Mr. Surendra Somani- Executive Vice Chairman

Mr. Basant K. Soni - Chief Financial Officer

Mr. Sunil Sodhani - Company Secretary and Compliance Officer.

No KMP has been appointed or has retired or resigned during the financial year.

All Independent Directors of the Company have given declarations that they meet the criteria of independence as laid down under Section 149 (6) of the Act and Regulation 16 (1) (b) of the SEBI (LODR) Regulations, 2015 as amended. In the opinion of the Board they fulfill the conditions of independence as specified in the Act and the Rules made there under and are independent of the management.

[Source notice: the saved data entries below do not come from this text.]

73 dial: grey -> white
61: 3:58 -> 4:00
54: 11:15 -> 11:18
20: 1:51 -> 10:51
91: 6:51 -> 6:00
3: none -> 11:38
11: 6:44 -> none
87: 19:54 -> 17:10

8. Board and Committee Meetings

The details of the composition of the Board and its Committees and the number of meetings held and the attendance of Directors in such meetings are provided in the Corporate Governance Report as a separate section in Annexure D which forms a part of the Annual Report. There have been no instances during the year where the recommendations of the Board Committees were not accepted by the Board.

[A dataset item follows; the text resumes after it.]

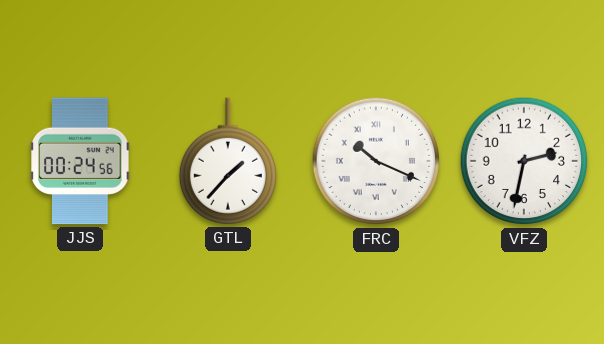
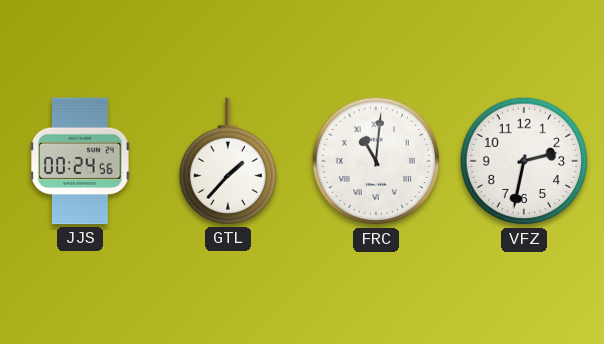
FRC: 10:19 -> 11:01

9. Board and Committee Evaluation

Pursuant to the applicable provisions of the Act and the Listing Regulations, the Board has carried out an Annual Evaluation of its own performance, performance of the Directors and the working of its Committees based on the evaluation criteria defined by Nomination and Remuneration Committee (NRC) for performance evaluation process of the Board, its Committees and Directors.

The Board’s functioning was evaluated on various aspects, including inter-alia the Structure of the Board, Meetings of the Board, Functions of the Board, Professional Development, Effectiveness of Board Processes, information and functioning.

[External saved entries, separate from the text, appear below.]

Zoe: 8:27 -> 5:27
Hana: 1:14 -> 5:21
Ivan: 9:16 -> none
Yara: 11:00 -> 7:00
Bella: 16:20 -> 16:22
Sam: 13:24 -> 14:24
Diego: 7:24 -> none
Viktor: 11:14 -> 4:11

The Committees of the Board were assessed on the degree of fulfillment of key responsibilities, adequacy of Committee composition and effectiveness of meetings. The Directors were evaluated on aspects such as attendance, contribution at Board/Committee Meetings and guidance/support to the Management outside Board/Committee Meetings.

The performance assessment of Non-Independent Directors, Board as a whole and the Chairman were evaluated in a separate meeting of Independent Directors. The same was also discussed in the meetings of NRC and the Board. Performance evaluation of Independent Directors was done by the entire Board, excluding the Independent Director being evaluated.

10. Internal Control Systems and their adequacy

The Board has adopted policies and procedures for ensuring the orderly and efficient conduct of its business & risk management including adherence to the Company’s Policies, the safeguarding of its assets, the prevention and detection of frauds and errors, the accuracy and the completeness of the accounting records and timely preparation of reliable financial disclosure and other regulatory and statutory compliances and there were no instance of fraud during the year under review.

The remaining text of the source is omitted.